Work instructions: Omit pictures and quote the listing below line by line, from its start through the line that holds "Building A Rural Chess Powerhouse".
━━━ Record excerpts ━━━
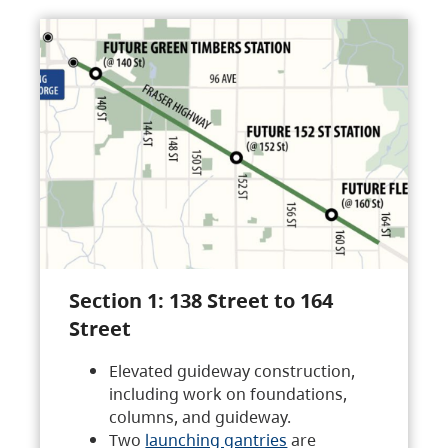
Section 1: 138 Street to 164
Street
Elevated guideway construction,
including work on foundations,
columns, and guideway.
Two
launching gantries
are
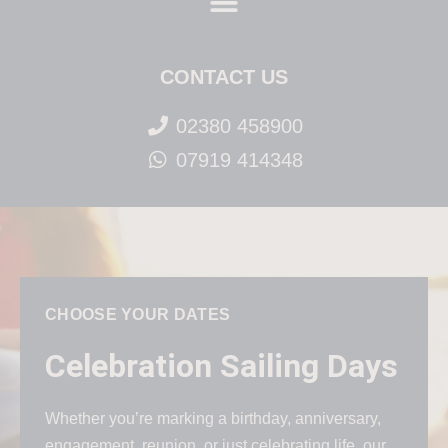
CONTACT US
02380 458900
07919 414348
CHOOSE YOUR DATES
Celebration Sailing Days
Whether you’re marking a birthday, anniversary,
engagement, reunion, or just celebrating life, our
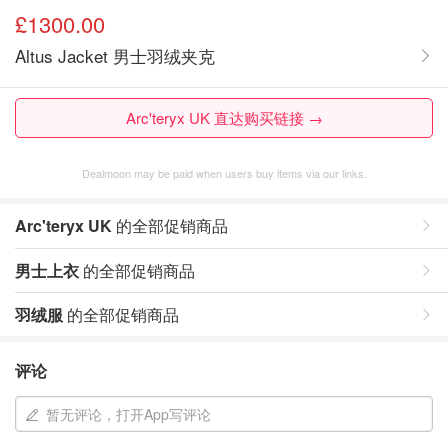
£1300.00
Altus Jacket 男士羽绒夹克
Arc'teryx UK 直达购买链接 →
Dealmoon may be paid when users buy items via our links.
Arc'teryx UK
的全部促销商品
男士上衣
的全部促销商品
羽绒服
的全部促销商品
评论
暂无评论，打开App写评论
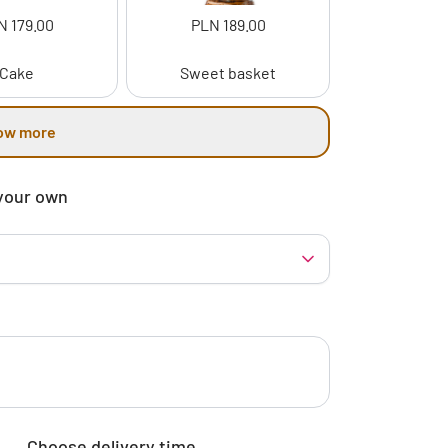
N 179.00
PLN 189.00
Cake
Sweet basket
ow more
your own
Choose delivery time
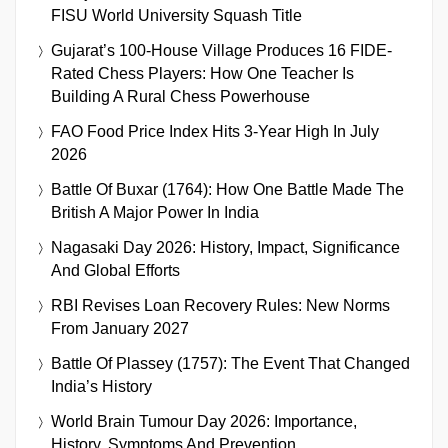
FISU World University Squash Title
Gujarat’s 100-House Village Produces 16 FIDE-
Rated Chess Players: How One Teacher Is
Building A Rural Chess Powerhouse
FAO Food Price Index Hits 3-Year High In July
2026
Battle Of Buxar (1764): How One Battle Made The
British A Major Power In India
Nagasaki Day 2026: History, Impact, Significance
And Global Efforts
RBI Revises Loan Recovery Rules: New Norms
From January 2027
Battle Of Plassey (1757): The Event That Changed
India’s History
World Brain Tumour Day 2026: Importance,
History, Symptoms And Prevention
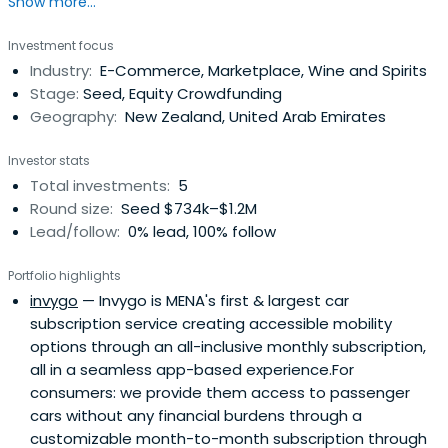
Show more...
Investment focus
Industry:
E-Commerce, Marketplace, Wine and Spirits
Stage:
Seed, Equity Crowdfunding
Geography:
New Zealand, United Arab Emirates
Investor stats
Total investments:
5
Round size:
Seed $734k–$1.2M
Lead/follow:
0% lead, 100% follow
Portfolio highlights
invygo
— Invygo is MENA's first & largest car
subscription service creating accessible mobility
options through an all-inclusive monthly subscription,
all in a seamless app-based experience.For
consumers: we provide them access to passenger
cars without any financial burdens through a
customizable month-to-month subscription through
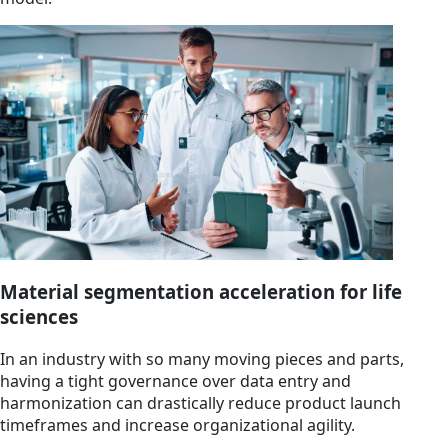
Material segmentation acceleration for life
sciences
In an industry with so many moving pieces and parts,
having a tight governance over data entry and
harmonization can drastically reduce product launch
timeframes and increase organizational agility.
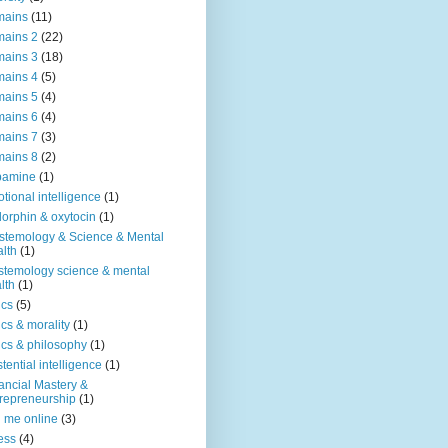
mains
(11)
ains 2
(22)
ains 3
(18)
ains 4
(5)
ains 5
(4)
ains 6
(4)
ains 7
(3)
ains 8
(2)
pamine
(1)
tional intelligence
(1)
orphin & oxytocin
(1)
stemology & Science & Mental
lth
(1)
stemology science & mental
lth
(1)
ics
(5)
ics & morality
(1)
ics & philosophy
(1)
stential intelligence
(1)
ancial Mastery &
repreneurship
(1)
d me online
(3)
ness
(4)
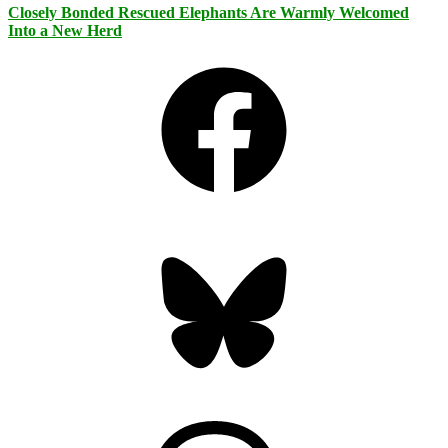
Closely Bonded Rescued Elephants Are Warmly Welcomed
Into a New Herd
Facebook
Bluesky
Threads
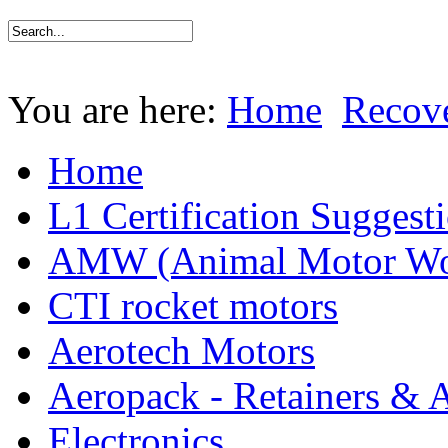
You are here:
Home
Recov
Home
L1 Certification Suggest
AMW (Animal Motor Wo
CTI rocket motors
Aerotech Motors
Aeropack - Retainers & 
Electronics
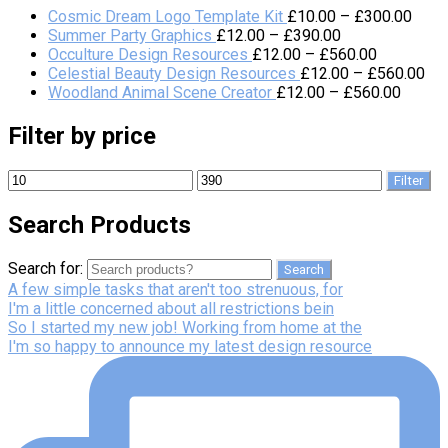
Cosmic Dream Logo Template Kit
£
10.00
–
£
300.00
Summer Party Graphics
£
12.00
–
£
390.00
Occulture Design Resources
£
12.00
–
£
560.00
Celestial Beauty Design Resources
£
12.00
–
£
560.00
Woodland Animal Scene Creator
£
12.00
–
£
560.00
Filter by price
Filter
Search Products
Search for:
Search
A few simple tasks that aren't too strenuous, for
I'm a little concerned about all restrictions bein
So I started my new job! Working from home at the
I'm so happy to announce my latest design resource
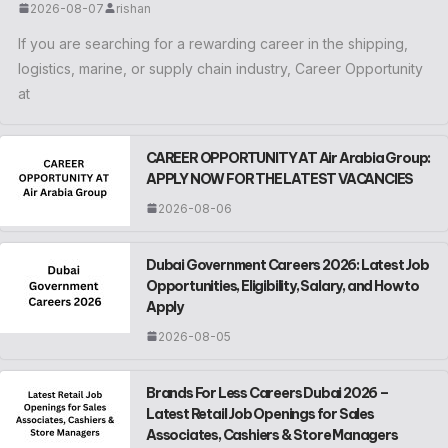
2026-08-07
rishan
If you are searching for a rewarding career in the shipping,
logistics, marine, or supply chain industry, Career Opportunity
at
CAREER OPPORTUNITY AT Air Arabia Group:
APPLY NOW FOR THE LATEST VACANCIES
2026-08-06
Dubai Government Careers 2026: Latest Job
Opportunities, Eligibility, Salary, and How to
Apply
2026-08-05
Brands For Less Careers Dubai 2026 –
Latest Retail Job Openings for Sales
Associates, Cashiers & Store Managers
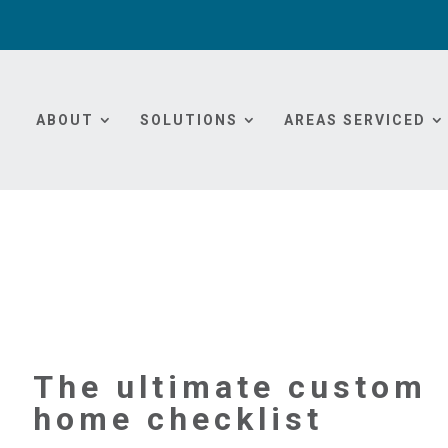
ABOUT
SOLUTIONS
AREAS SERVICED
The ultimate custom
home checklist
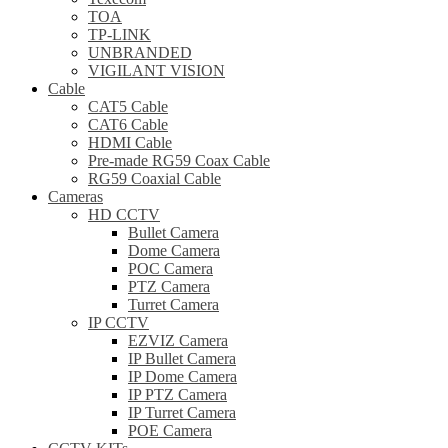
TOA
TP-LINK
UNBRANDED
VIGILANT VISION
Cable
CAT5 Cable
CAT6 Cable
HDMI Cable
Pre-made RG59 Coax Cable
RG59 Coaxial Cable
Cameras
HD CCTV
Bullet Camera
Dome Camera
POC Camera
PTZ Camera
Turret Camera
IP CCTV
EZVIZ Camera
IP Bullet Camera
IP Dome Camera
IP PTZ Camera
IP Turret Camera
POE Camera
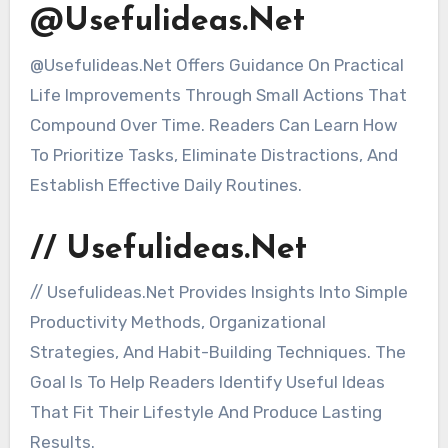
@Usefulideas.Net
@Usefulideas.Net Offers Guidance On Practical
Life Improvements Through Small Actions That
Compound Over Time. Readers Can Learn How
To Prioritize Tasks, Eliminate Distractions, And
Establish Effective Daily Routines.
// Usefulideas.Net
// Usefulideas.Net Provides Insights Into Simple
Productivity Methods, Organizational
Strategies, And Habit-Building Techniques. The
Goal Is To Help Readers Identify Useful Ideas
That Fit Their Lifestyle And Produce Lasting
Results.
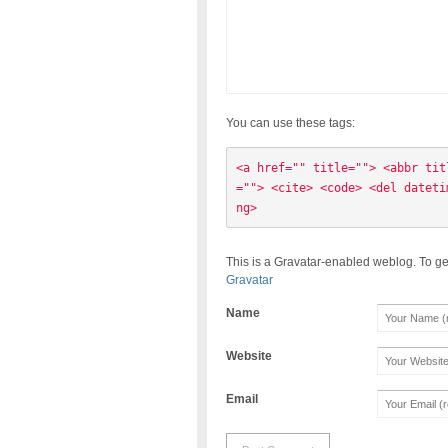
You can use these tags:
<a href="" title=""> <abbr tit
=""> <cite> <code> <del dateti
ng> 
This is a Gravatar-enabled weblog. To ge
Gravatar
Name
Website
Email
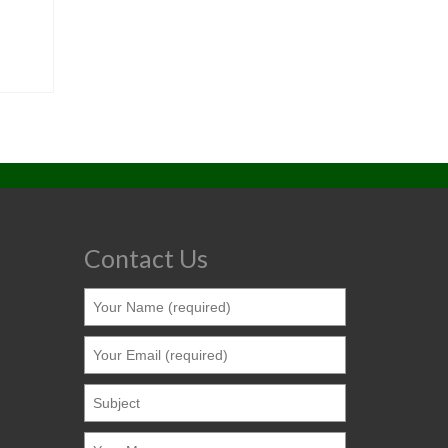
Contact Us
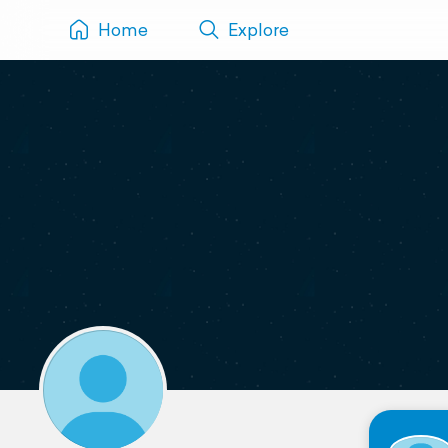
Home
Explore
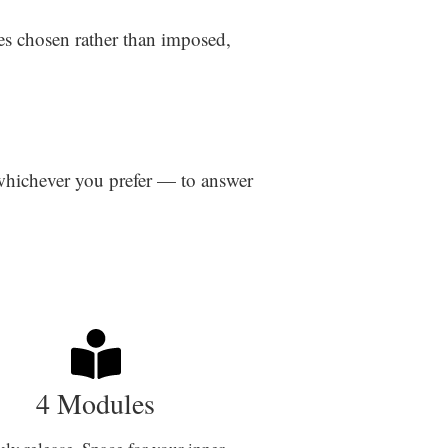
es chosen rather than imposed,
 whichever you prefer — to answer
4 Modules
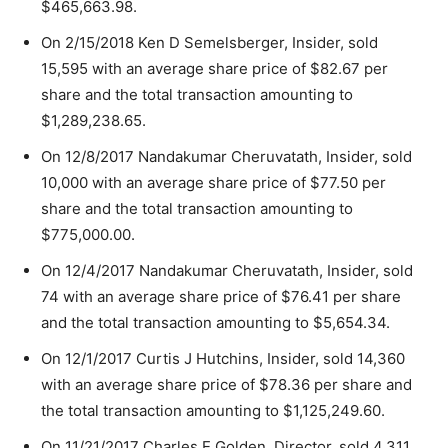
$465,663.98.
On 2/15/2018 Ken D Semelsberger, Insider, sold
15,595 with an average share price of $82.67 per
share and the total transaction amounting to
$1,289,238.65.
On 12/8/2017 Nandakumar Cheruvatath, Insider, sold
10,000 with an average share price of $77.50 per
share and the total transaction amounting to
$775,000.00.
On 12/4/2017 Nandakumar Cheruvatath, Insider, sold
74 with an average share price of $76.41 per share
and the total transaction amounting to $5,654.34.
On 12/1/2017 Curtis J Hutchins, Insider, sold 14,360
with an average share price of $78.36 per share and
the total transaction amounting to $1,125,249.60.
On 11/21/2017 Charles E Golden, Director, sold 4,311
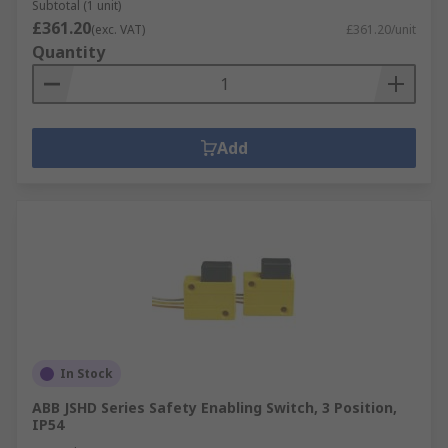
Subtotal (1 unit)
£361.20
(exc. VAT)
£361.20/unit
Quantity
Add
In Stock
ABB JSHD Series Safety Enabling Switch, 3 Position,
IP54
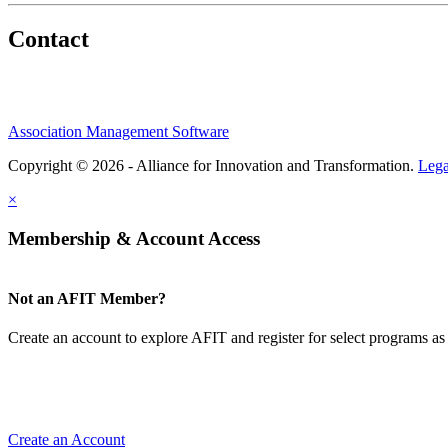
Contact
Association Management Software
Copyright © 2026 - Alliance for Innovation and Transformation.
Lega
×
Membership & Account Access
Not an AFIT Member?
Create an account to explore AFIT and register for select programs as 
Create an Account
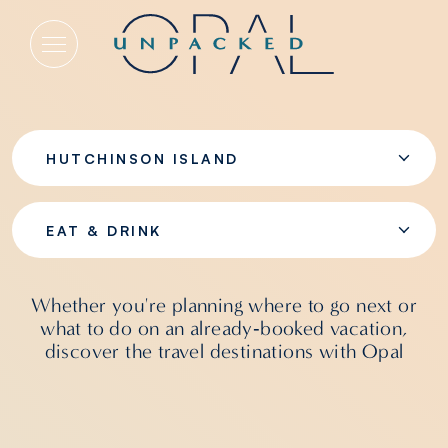
Eat & Drink
HUTCHINSON ISLAND
EAT & DRINK
Whether you're planning where to go next or
what to do on an already‑booked vacation,
discover the travel destinations with Opal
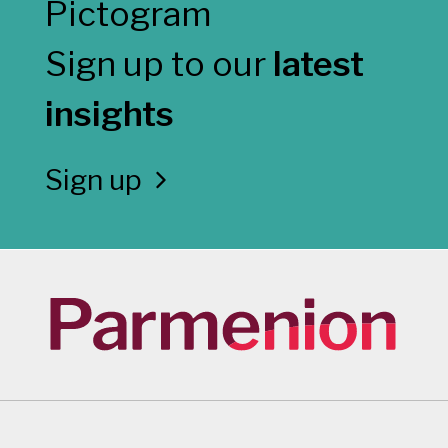
Sign up to our
latest
insights
Sign up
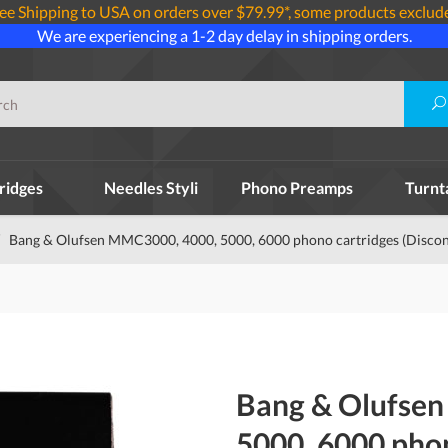
ee Shipping to USA on orders over $79.99*, some products exclud
We are experiencing a 1-2 day delay in shipping orders.
ridges
Needles Styli
Phono Preamps
Turnt
Bang & Olufsen MMC3000, 4000, 5000, 6000 phono cartridges (Discon
Bang & Olufse
5000, 6000 pho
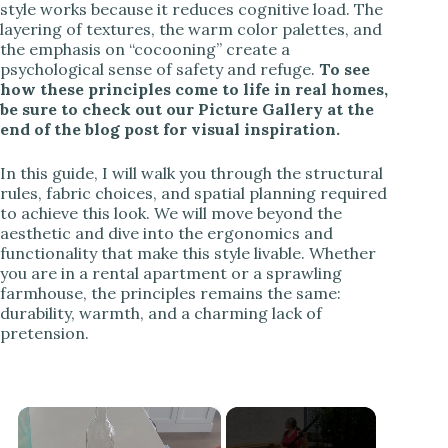
style works because it reduces cognitive load. The
layering of textures, the warm color palettes, and
the emphasis on “cocooning” create a
psychological sense of safety and refuge.
To see
how these principles come to life in real homes,
be sure to check out our Picture Gallery at the
end of the blog post for visual inspiration.
In this guide, I will walk you through the structural
rules, fabric choices, and spatial planning required
to achieve this look. We will move beyond the
aesthetic and dive into the ergonomics and
functionality that make this style livable. Whether
you are in a rental apartment or a sprawling
farmhouse, the principles remains the same:
durability, warmth, and a charming lack of
pretension.
×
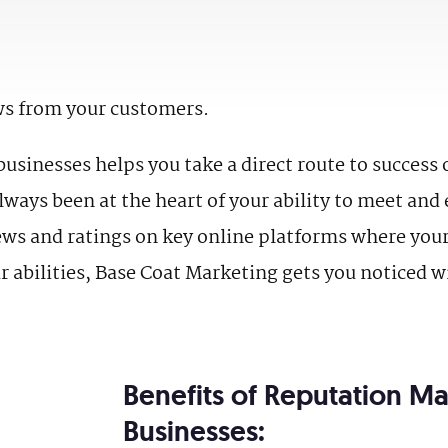
ws from your customers.
sinesses helps you take a direct route to success 
ways been at the heart of your ability to meet an
views and ratings on key online platforms where you
r abilities, Base Coat Marketing gets you noticed w
Benefits of Reputation M
Businesses:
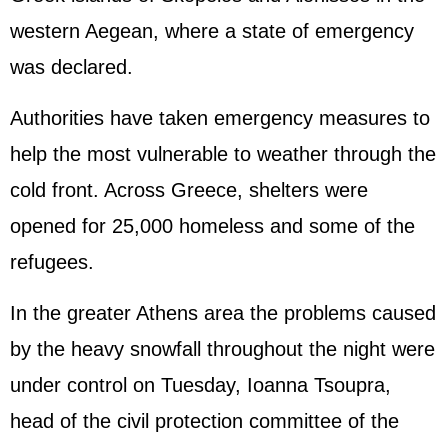
western Aegean, where a state of emergency
was declared.
Authorities have taken emergency measures to
help the most vulnerable to weather through the
cold front. Across Greece, shelters were
opened for 25,000 homeless and some of the
refugees.
In the greater Athens area the problems caused
by the heavy snowfall throughout the night were
under control on Tuesday, Ioanna Tsoupra,
head of the civil protection committee of the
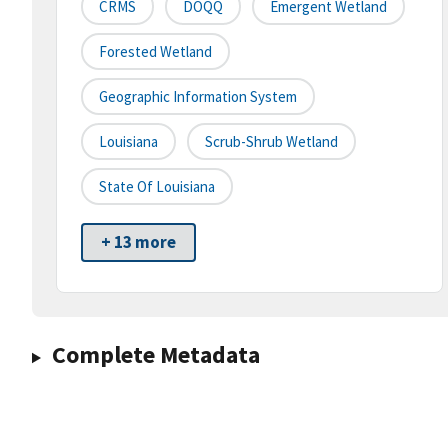
CRMS
DOQQ
Emergent Wetland
Forested Wetland
Geographic Information System
Louisiana
Scrub-Shrub Wetland
State Of Louisiana
+ 13 more
Complete Metadata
━━━
Solution to this problem:
Section 1: 138 Street to 164
Street
Elevated guideway construction,
including work on foundations,
columns, and guideway.
Two
launching gantries
are
CONTACT US
02380 458900
07919 414348
CHOOSE YOUR DATES
Celebration Sailing Days
Whether you’re marking a birthday, anniversary,
engagement, reunion, or just celebrating life, our
£1300.00
Altus Jacket 男士羽绒夹克
Arc'teryx UK 直达购买链接 →
Dealmoon may be paid when users buy items via our links.
Arc'teryx UK
的全部促销商品
男士上衣
的全部促销商品
羽绒服
的全部促销商品
评论
暂无评论，打开App写评论
N 179.00
PLN 189.00
Cake
Sweet basket
ow more
your own
Choose delivery time
FISU World University Squash Title
Gujarat’s 100-House Village Produces 16 FIDE-
Rated Chess Players: How One Teacher Is
Building A Rural Chess Powerhouse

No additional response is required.